# Measures of Central Tendency

In this notebook, we will discuss ways to summarize a set of data using a single number. The goal is to capture information about the distribution of data.

In [1]:
import numpy as np
import scipy.stats as stats

## Arithmetic Mean

The *arithmetic mean* is used very frequently to summarize numerical data, and is usually the one assumed to be meant by the word "average." It is defined as the sum of the observations divided by the number of observations:
$$\mu = \frac{\sum_{i=1}^N X_i}{N}$$

where $X_1, X_2, \ldots , X_N$ are our observations.

In [3]:
# We'll use these two datasets as examples
x1 = [1, 2, 2, 3, 4, 5, 5, 7]
x2 = x1 + [100]

print(f"Mean of x1: {sum(x1)} / {len(x1)} = {np.mean(x1)}")
print(f"Mean of x2: {sum(x2)} / {len(x2)} = {np.mean(x2)}")

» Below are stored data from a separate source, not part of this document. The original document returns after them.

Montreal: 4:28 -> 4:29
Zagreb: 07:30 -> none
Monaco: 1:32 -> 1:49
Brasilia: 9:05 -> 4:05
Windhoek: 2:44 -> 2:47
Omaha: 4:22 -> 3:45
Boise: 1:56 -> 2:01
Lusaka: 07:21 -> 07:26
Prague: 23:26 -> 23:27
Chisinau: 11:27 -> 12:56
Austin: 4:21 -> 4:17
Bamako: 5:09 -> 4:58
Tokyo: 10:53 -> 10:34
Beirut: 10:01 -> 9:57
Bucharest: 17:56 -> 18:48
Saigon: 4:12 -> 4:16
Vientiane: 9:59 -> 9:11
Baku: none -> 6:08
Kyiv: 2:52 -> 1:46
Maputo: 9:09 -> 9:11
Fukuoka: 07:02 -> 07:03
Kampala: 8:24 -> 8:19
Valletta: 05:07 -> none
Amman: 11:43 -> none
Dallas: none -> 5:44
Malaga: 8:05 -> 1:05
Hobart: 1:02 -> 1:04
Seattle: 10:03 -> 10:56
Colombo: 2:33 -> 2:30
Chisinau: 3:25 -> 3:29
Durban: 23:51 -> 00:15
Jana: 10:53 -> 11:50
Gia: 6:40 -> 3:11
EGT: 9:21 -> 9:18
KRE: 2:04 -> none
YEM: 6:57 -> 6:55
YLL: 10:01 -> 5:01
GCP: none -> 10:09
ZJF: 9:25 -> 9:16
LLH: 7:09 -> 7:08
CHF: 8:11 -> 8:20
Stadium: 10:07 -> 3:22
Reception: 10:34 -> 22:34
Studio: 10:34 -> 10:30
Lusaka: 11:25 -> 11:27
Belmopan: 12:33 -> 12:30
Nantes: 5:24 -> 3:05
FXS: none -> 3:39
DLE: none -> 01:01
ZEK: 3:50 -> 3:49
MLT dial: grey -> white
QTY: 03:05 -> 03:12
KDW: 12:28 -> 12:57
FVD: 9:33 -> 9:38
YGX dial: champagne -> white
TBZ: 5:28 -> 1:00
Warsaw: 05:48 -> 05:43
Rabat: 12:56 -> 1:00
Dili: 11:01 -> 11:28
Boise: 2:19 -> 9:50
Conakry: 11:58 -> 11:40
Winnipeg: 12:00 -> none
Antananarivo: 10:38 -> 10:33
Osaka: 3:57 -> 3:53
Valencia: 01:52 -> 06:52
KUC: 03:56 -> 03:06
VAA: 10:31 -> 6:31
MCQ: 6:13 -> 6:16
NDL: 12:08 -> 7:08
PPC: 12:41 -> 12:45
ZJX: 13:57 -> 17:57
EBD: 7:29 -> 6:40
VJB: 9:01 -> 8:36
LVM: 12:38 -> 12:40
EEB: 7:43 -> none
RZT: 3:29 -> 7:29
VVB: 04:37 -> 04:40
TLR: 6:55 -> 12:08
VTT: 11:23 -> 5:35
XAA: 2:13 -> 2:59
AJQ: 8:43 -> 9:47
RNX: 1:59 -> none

Mean of x1: 29 / 8 = 3.625
Mean of x2: 129 / 9 = 14.333333333333334


We can also define a *weighted* arithmetic mean, which is useful for explicitly specifying the number of times each observation should be counted. For example, in computing the average value of a portfolio, it is more convenient to say that 70% or our stocks are of type $X$ rather than making a list of every share we hold.

The weighted arithmetic mean is defined as
$$\sum_{i=1}^n w_i X_i $$

where $\sum_{i=1}^n w_i = 1$. In the usual arithmetic mean, we have $w_i = 1/n$ for all $i$.

## Median

The *median* of a set of data is the number which appears in the middle of the list when it is sorted in increasing or decreasing order. When we have an odd number $n$ of data points, this is simple the value in position $(n + 1)/2$. When we have an even number of data points, the list splits in half and there is no item in the middle, so we define the median as the average of the values in position $n/2$ and $n/2 + 1$. 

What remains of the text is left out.